Enter “artificial olfaction’’. Research into building a machine able to smell has been going on since at least the 1980’s, when Gardner and Bartlett5 introduced the term”electronic nose" to describe an instrument using an array of heterogeneous sensors to produce an electronic signature characterising the odour of a gas. Modern variations have appeared with desirable properties (the electronic nose sensors would degrade over time), and they typically work by separating out the molecules in a gas according to some chemical property, and measuring the quantity of molecules over the range of separation. For those interested, FAIMS6 (Field Asymmetric Ion Mobility Spectrometry) and GC-IMS7 (Gas Chromatography-Ion Mobility Spectrometry) are both state-of-the-art methods for smelling disease.
The technology looks really very promising, but since the machines are sensitive to such a broad range of VOC signals, this means that almost anything can be a confounder, so studies need to be designed carefully!
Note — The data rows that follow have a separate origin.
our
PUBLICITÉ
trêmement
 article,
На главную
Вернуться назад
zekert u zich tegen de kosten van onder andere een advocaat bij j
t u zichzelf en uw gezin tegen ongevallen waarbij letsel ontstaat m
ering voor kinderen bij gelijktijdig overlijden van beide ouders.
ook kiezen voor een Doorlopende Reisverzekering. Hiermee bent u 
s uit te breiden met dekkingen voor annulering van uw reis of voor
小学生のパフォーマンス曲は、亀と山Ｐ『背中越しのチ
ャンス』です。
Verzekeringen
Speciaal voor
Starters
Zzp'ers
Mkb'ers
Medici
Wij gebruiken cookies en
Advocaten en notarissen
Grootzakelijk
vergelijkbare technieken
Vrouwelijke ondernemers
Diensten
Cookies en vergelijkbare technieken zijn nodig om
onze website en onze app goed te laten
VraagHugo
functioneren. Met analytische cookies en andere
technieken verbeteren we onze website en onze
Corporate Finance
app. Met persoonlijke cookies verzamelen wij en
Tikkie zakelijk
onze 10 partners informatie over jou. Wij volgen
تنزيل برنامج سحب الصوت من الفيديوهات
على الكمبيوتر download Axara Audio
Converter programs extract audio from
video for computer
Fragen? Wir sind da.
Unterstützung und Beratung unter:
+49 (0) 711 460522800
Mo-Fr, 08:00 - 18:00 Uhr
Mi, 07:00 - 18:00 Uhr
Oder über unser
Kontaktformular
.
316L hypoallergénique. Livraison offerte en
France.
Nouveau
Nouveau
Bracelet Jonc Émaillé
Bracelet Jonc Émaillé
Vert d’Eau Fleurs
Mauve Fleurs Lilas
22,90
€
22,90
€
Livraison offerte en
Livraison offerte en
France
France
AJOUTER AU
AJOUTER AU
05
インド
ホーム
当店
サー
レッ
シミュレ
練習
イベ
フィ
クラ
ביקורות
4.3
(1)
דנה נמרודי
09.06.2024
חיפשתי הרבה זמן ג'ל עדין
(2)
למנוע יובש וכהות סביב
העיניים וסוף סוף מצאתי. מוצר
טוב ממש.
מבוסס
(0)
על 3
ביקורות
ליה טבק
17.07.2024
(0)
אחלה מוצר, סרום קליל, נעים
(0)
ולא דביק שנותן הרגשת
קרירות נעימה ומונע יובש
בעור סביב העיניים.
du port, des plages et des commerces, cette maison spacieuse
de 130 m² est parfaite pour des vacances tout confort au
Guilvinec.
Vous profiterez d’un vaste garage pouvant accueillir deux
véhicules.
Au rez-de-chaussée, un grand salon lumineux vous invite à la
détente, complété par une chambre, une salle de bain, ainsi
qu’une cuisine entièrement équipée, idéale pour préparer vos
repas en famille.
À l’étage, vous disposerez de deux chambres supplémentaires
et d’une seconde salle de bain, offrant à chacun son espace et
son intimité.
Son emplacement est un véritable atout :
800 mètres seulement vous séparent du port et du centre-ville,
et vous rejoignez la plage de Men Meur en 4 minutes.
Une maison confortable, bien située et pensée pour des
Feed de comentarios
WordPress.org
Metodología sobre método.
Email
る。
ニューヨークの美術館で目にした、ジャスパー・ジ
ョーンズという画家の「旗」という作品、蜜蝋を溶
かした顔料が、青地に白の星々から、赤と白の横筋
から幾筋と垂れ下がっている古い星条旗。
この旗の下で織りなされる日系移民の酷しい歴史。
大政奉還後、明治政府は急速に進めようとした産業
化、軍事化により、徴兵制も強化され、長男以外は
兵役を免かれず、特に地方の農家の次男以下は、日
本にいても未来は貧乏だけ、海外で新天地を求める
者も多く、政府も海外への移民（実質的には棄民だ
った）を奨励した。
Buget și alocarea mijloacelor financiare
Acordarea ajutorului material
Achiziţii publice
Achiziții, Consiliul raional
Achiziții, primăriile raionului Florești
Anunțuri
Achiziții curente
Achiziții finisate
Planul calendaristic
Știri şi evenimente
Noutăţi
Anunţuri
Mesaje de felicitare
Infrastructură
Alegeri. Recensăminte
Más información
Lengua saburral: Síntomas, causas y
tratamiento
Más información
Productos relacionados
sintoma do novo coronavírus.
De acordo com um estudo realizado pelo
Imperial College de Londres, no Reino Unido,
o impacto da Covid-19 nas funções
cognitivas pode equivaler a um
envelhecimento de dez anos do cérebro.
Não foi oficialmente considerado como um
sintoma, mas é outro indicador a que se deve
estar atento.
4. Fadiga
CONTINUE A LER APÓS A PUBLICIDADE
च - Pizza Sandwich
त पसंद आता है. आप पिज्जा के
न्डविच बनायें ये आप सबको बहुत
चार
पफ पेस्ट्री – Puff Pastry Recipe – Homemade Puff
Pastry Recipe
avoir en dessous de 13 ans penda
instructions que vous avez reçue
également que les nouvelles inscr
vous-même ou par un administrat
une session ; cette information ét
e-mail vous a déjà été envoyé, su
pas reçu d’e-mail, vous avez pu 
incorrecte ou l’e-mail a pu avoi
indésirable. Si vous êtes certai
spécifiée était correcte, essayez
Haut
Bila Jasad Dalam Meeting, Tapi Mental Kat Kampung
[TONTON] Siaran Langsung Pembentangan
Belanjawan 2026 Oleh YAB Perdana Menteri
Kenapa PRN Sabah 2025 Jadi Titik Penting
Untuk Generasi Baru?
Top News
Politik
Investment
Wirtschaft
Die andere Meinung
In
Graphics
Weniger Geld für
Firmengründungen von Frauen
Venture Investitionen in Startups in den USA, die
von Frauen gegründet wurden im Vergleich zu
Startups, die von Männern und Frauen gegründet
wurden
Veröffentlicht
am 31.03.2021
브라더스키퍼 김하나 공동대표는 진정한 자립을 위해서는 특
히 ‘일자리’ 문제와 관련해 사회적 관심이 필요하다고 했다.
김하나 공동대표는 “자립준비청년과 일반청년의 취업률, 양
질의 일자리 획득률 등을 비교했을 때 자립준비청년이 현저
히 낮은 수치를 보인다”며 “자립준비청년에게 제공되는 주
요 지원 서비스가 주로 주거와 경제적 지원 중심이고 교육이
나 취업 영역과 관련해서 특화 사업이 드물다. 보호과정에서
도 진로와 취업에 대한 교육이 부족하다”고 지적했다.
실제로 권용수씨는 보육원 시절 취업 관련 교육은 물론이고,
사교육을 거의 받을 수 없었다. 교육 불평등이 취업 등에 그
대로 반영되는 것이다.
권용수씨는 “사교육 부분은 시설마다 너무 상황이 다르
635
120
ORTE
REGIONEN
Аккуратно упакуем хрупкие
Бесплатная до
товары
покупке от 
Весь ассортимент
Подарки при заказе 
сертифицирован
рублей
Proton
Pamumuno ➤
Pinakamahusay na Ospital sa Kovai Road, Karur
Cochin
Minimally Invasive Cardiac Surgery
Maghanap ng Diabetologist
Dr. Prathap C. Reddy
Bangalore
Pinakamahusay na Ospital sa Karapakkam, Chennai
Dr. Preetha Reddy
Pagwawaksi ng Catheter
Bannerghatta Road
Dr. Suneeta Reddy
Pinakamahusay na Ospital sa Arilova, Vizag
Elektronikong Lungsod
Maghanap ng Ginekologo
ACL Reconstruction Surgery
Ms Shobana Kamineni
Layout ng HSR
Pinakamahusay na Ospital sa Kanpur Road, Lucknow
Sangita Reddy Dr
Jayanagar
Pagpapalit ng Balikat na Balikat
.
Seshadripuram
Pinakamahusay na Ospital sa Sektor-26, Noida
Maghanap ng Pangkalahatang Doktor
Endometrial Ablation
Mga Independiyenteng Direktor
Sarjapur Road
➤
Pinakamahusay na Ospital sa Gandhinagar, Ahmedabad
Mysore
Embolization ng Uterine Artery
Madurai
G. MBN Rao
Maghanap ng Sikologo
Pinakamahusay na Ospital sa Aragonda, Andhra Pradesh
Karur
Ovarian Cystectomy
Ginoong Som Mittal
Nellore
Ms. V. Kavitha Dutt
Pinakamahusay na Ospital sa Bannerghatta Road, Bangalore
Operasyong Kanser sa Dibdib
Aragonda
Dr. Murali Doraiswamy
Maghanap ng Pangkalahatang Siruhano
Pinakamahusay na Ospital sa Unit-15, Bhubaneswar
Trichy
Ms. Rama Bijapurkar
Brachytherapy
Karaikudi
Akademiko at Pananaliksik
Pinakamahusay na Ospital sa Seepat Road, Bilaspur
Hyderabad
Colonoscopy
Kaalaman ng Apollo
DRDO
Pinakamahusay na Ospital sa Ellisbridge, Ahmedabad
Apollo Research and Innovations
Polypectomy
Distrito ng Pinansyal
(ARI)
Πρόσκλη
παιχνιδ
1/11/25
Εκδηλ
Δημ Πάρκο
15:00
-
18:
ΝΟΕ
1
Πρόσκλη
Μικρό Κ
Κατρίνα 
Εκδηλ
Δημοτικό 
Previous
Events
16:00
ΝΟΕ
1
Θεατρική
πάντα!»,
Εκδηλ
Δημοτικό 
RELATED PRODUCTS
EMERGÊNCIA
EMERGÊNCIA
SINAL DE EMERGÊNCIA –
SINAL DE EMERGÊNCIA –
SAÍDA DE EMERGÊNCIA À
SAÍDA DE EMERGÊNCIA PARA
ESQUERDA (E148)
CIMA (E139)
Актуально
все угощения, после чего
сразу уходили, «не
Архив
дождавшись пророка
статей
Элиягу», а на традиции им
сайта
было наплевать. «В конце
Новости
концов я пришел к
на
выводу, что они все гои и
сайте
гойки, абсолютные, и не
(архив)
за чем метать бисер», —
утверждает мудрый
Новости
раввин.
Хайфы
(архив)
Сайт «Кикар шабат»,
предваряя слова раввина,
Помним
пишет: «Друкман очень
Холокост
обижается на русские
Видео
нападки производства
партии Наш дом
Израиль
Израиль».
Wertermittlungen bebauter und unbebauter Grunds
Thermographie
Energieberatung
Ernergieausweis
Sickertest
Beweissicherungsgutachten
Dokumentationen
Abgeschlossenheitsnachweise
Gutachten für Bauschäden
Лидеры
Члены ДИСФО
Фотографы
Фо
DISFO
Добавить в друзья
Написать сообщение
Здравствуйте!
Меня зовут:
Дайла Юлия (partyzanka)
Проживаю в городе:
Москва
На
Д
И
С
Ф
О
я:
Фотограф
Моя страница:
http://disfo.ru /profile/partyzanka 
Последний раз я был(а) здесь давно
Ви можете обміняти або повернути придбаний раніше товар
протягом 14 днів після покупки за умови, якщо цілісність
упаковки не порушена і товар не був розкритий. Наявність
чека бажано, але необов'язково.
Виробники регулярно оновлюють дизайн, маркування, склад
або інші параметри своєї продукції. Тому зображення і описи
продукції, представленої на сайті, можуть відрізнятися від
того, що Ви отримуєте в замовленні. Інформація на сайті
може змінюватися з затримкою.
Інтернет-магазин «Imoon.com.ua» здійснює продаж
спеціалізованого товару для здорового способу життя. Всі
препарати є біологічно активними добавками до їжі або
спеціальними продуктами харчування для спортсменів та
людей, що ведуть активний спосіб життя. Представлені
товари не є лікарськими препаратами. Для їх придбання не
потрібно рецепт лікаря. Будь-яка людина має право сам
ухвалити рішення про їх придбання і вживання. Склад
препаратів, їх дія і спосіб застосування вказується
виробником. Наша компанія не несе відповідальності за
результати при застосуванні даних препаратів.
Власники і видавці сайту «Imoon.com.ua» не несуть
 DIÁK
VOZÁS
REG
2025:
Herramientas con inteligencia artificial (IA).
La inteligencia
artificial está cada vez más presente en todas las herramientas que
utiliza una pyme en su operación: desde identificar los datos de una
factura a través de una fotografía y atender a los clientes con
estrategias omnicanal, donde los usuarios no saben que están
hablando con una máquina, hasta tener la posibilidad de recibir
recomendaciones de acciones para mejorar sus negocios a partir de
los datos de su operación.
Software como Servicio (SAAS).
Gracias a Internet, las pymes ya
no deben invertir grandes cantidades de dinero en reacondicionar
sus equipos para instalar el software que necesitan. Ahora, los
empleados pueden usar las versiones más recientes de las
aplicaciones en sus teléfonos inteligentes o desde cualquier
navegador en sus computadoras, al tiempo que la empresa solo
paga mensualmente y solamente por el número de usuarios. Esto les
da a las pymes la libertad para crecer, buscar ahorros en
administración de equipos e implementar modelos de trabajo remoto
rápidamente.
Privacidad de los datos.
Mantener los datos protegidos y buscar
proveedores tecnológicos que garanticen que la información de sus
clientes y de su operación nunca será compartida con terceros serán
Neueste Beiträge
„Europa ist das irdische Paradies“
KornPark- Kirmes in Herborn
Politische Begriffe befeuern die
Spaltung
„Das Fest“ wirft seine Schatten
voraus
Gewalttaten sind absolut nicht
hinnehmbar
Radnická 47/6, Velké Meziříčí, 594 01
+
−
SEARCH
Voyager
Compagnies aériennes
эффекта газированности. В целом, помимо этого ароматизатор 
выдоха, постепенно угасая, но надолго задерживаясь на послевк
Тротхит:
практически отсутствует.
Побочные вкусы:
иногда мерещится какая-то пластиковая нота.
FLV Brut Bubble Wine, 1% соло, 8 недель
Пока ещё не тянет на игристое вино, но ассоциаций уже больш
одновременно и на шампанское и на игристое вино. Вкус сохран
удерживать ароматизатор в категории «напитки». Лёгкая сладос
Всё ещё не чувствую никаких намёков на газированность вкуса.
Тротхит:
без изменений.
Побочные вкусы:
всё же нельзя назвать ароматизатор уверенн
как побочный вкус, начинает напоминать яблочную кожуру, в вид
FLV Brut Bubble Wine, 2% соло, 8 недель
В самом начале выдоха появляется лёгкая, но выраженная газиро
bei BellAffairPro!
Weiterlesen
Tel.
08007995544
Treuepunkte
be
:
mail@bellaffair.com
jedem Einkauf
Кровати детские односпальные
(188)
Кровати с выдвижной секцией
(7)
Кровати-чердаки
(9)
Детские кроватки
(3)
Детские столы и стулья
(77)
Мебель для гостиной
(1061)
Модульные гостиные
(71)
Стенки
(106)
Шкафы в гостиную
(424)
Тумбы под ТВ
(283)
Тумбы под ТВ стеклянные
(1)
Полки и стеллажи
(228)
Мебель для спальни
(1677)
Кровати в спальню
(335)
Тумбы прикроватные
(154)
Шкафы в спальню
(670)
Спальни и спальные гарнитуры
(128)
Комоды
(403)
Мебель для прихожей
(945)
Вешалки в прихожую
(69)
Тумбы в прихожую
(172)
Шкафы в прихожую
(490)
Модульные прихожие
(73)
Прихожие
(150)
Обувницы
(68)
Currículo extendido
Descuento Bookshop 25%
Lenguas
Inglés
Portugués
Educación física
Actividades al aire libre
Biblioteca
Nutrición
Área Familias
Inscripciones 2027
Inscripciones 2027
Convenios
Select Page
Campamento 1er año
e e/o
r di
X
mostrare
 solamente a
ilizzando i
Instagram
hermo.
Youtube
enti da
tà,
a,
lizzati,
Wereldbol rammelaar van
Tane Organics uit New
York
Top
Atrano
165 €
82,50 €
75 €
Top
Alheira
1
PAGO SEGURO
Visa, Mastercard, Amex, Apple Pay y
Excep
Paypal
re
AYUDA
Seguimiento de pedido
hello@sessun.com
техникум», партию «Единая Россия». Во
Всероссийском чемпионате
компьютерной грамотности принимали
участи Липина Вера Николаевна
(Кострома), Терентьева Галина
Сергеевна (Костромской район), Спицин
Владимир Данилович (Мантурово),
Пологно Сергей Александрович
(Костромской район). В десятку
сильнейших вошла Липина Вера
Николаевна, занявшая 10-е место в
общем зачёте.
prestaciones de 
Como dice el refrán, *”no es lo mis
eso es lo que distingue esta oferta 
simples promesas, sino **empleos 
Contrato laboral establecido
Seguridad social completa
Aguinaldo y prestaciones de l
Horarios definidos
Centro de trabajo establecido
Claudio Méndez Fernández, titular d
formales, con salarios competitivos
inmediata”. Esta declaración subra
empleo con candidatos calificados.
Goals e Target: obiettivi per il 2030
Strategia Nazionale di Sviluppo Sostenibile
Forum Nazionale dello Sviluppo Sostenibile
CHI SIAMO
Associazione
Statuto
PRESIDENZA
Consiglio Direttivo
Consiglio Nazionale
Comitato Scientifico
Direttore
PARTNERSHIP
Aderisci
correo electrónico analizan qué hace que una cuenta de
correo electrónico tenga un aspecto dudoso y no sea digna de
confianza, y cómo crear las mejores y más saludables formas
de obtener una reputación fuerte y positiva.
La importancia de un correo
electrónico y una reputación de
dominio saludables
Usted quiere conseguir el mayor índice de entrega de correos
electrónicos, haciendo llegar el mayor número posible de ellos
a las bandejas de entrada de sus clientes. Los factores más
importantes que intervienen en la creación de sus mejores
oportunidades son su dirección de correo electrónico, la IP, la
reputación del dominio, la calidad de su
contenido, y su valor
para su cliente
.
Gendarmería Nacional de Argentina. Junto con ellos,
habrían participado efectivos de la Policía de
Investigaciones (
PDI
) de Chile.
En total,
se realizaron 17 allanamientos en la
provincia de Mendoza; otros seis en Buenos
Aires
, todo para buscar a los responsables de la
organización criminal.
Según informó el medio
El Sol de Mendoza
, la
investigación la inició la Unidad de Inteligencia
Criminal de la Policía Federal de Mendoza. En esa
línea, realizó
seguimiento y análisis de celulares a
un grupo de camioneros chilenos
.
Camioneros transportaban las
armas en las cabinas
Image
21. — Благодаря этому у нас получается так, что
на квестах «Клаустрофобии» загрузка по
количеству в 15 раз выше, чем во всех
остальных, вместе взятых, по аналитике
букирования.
I am very excited to be beginning a post-doc working with the BreathSpec8, assessing the ability to distinguish between bacterial and viral respiratory infections. This is cool because (a): if we can easily detect if an infection is bacterial, we can stop over-prescribing antibiotics; and (b): patients breathe directly into the instrument, removing a LOT of variance introduced by sample collection/capture/storage/experimental batch effects.